» **Task objective**: Hand back all records exactly, pictures omitted.

*** Opening of Excerpted data ***

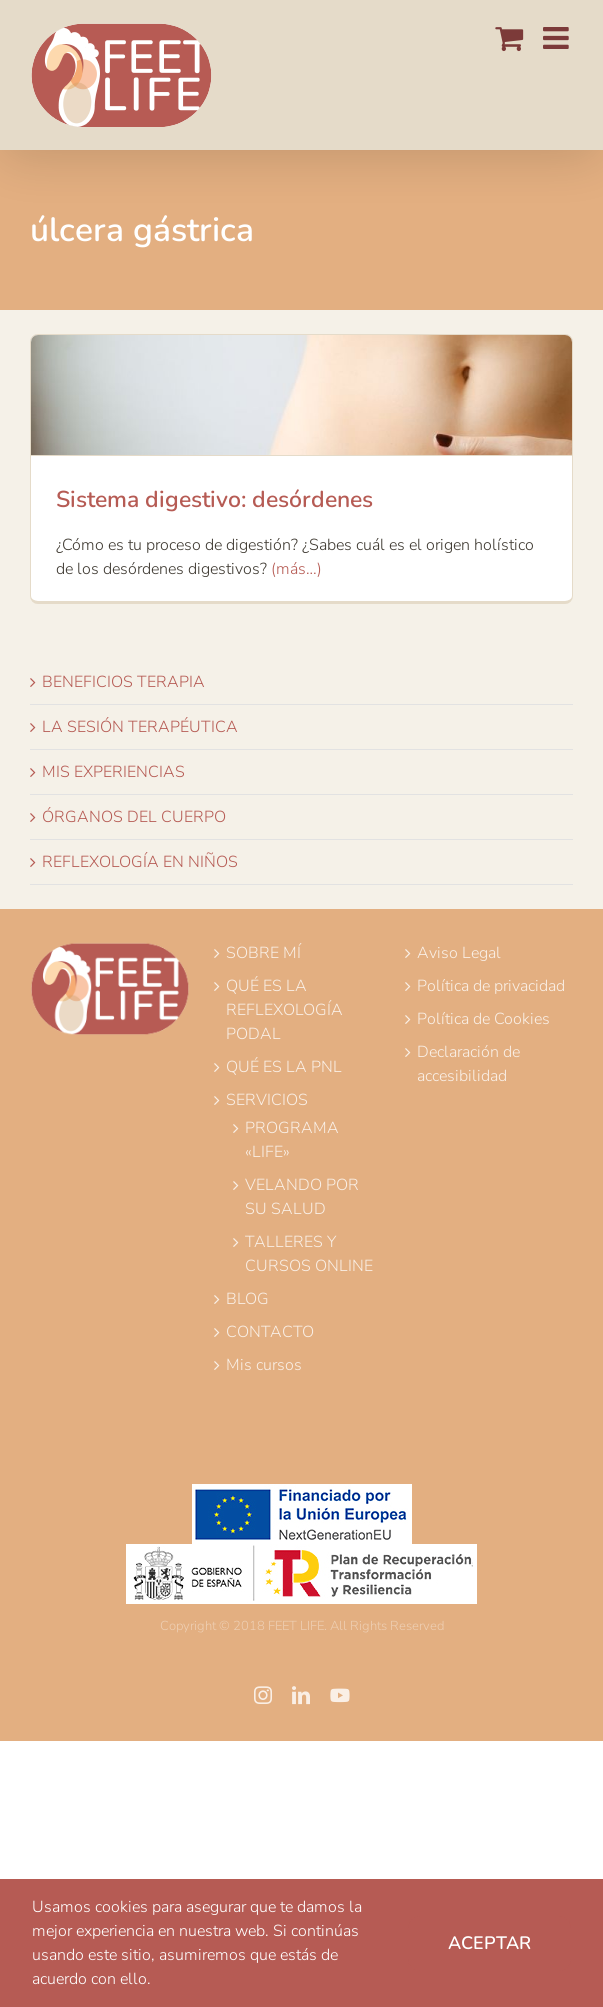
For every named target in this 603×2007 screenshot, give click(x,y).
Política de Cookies (483, 1019)
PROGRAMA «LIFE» (292, 1140)
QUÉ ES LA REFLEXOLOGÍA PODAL (284, 1010)
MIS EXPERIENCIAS (113, 772)
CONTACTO (270, 1332)
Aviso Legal (459, 953)
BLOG (247, 1299)
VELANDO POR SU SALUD (302, 1197)
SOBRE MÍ (263, 953)
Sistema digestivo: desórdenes (214, 499)
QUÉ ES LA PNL (284, 1067)
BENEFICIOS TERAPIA (123, 682)
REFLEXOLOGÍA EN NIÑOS (140, 862)
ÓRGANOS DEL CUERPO (134, 817)
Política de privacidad (491, 986)
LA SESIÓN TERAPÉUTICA (140, 727)
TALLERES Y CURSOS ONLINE (309, 1254)
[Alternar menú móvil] (558, 38)
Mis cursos (264, 1365)
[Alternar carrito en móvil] (509, 38)
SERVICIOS (267, 1100)
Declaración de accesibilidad (468, 1064)
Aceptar (489, 1943)
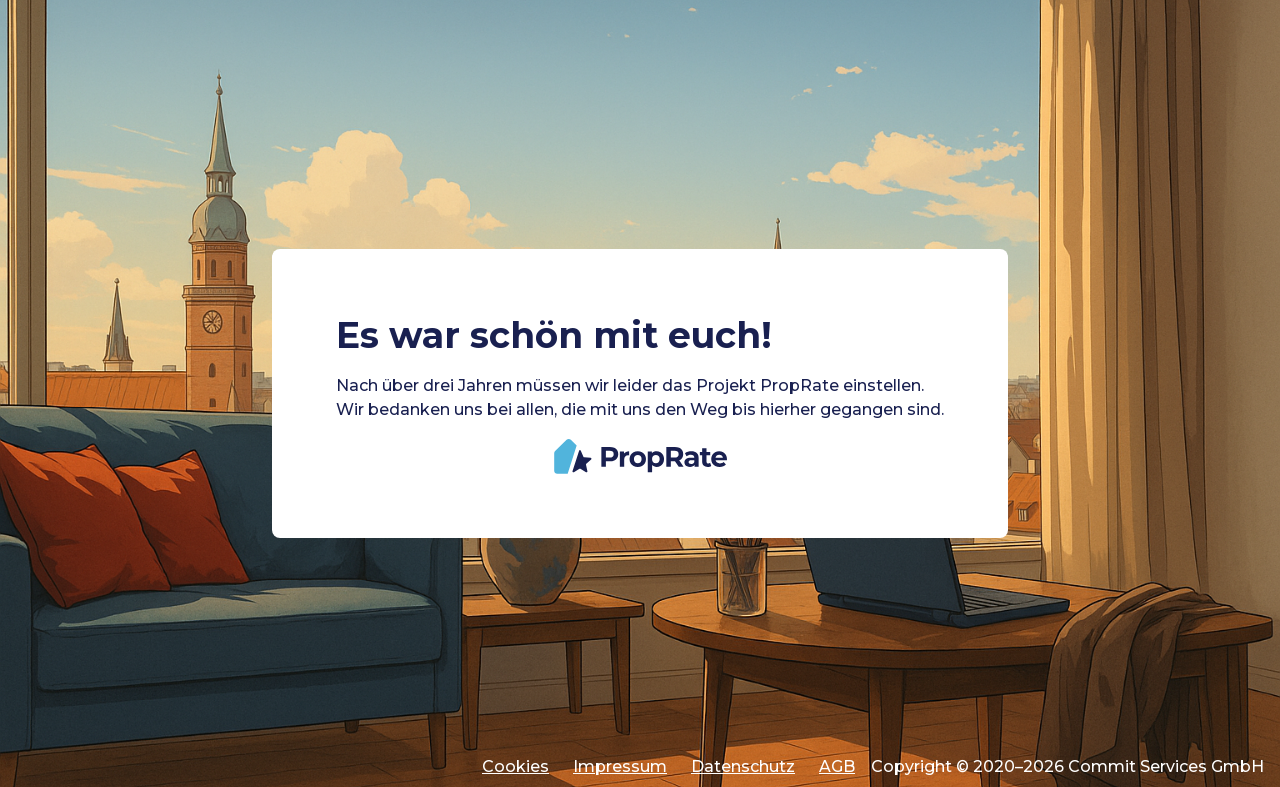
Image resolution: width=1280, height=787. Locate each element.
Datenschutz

*** Close of Excerpted data ***

» **Answer space**:
For every named target in this 603×2007 screenshot, give click(x,y).
Política de Cookies (483, 1019)
PROGRAMA «LIFE» (292, 1140)
QUÉ ES LA REFLEXOLOGÍA PODAL (284, 1010)
MIS EXPERIENCIAS (113, 772)
CONTACTO (270, 1332)
Aviso Legal (459, 953)
BLOG (247, 1299)
VELANDO POR SU SALUD (302, 1197)
SOBRE MÍ (263, 953)
Sistema digestivo: desórdenes (214, 499)
QUÉ ES LA PNL (284, 1067)
BENEFICIOS TERAPIA (123, 682)
REFLEXOLOGÍA EN NIÑOS (140, 862)
ÓRGANOS DEL CUERPO (134, 817)
Política de privacidad (491, 986)
LA SESIÓN TERAPÉUTICA (140, 727)
TALLERES Y CURSOS ONLINE (309, 1254)
[Alternar menú móvil] (558, 38)
Mis cursos (264, 1365)
[Alternar carrito en móvil] (509, 38)
SERVICIOS (267, 1100)
Declaración de accesibilidad (468, 1064)
Aceptar (489, 1943)
Image resolution: width=1280, height=787. Locate each element.
Datenschutz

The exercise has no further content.